Golden Signals are the meaningful data insights that we use for monitoring and observability of a system. They are the signals vs. noise that can help guide us towards what’s affecting the health of the environment. Data metrics and signals can come from as high as the application layer and all the way down to the physical infrastructure.

Why does Kubernetes present challenges with finding the right signals? Kubernetes gives us a common level of abstraction so that developers can just deploy applications without needing to know everything about the underlying infrastructure. The same wondrous abstraction makes it complex and noisy to monitor what’s actually happening in the Kubernetes environment that is affecting our application.

Signal vs. Noise

There is an incredible amount of data available to gather across each layer in the application stack in Kubernetes. Even a simple application can generate a surprising amount of very diverse data. Monitoring metrics can be from the application, network, nodes, hardware, virtualization layers, service mesh, and many other sources.

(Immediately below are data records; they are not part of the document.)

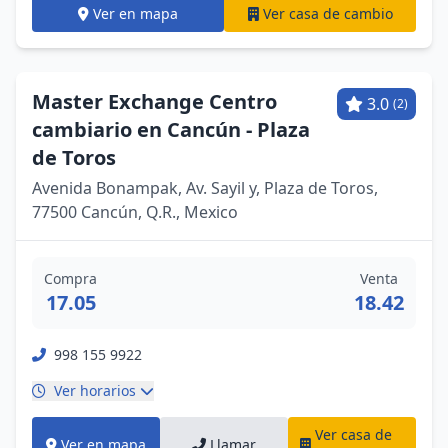
Ver en mapa
Ver casa de cambio
Master Exchange Centro
3.0
(2)
cambiario en Cancún - Plaza
de Toros
Avenida Bonampak, Av. Sayil y, Plaza de Toros,
77500 Cancún, Q.R., Mexico
Compra
Venta
17.05
18.42
998 155 9922
Ver horarios
Ver casa de
Ver en mapa
Llamar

All you really want to know is what’s happening when your application is failing or degrading. The problem is that you have to gather a lot of data, all the time, and figure out what key metrics matter at any point in time.

As we deploy more containerized and microservices applications, we are seeing that traditional monitoring tools that rely on IP addresses and more static resource allocations do not work in dynamic and ephemeral Kubernetes environments.

There are many common elements in any Kubernetes environment that are consistent across platforms (container manager, API server, Kubelet, etc.). Then there are additional infrastructure elements depending on the hosting platform (e.g. Kubernetes on public cloud, Kubernetes on bare metal, Kubernetes on VMs atop a hypervisor). Add multi-cloud Kubernetes and now you have to monitor distributed clusters running across different cloud platforms that have very different metrics.

Kubernetes platform operators and SREs also have very different consumers and users of their system. We have to answer questions from diverse teams that can include application developers, network operators, cloud platform operators, who all have different ways to view health and performance.

Every Kubernetes Ops team needs to monitor for the most important —and aptly named “golden signals”— in any Kubernetes environment, regardless of the deployment pattern.

Golden Signals for Kubernetes Ops

The 4 general categories of signals that matter to any systems —especially a Kubernetes environment— include latency, throughput, errors, and saturation. Each has its own individual definition of health and which metrics and analytics define those thresholds. The origins of this came from the popular Google SRE book, though we will go a little further as we explore how this transfers to Kubernetes Ops in particular.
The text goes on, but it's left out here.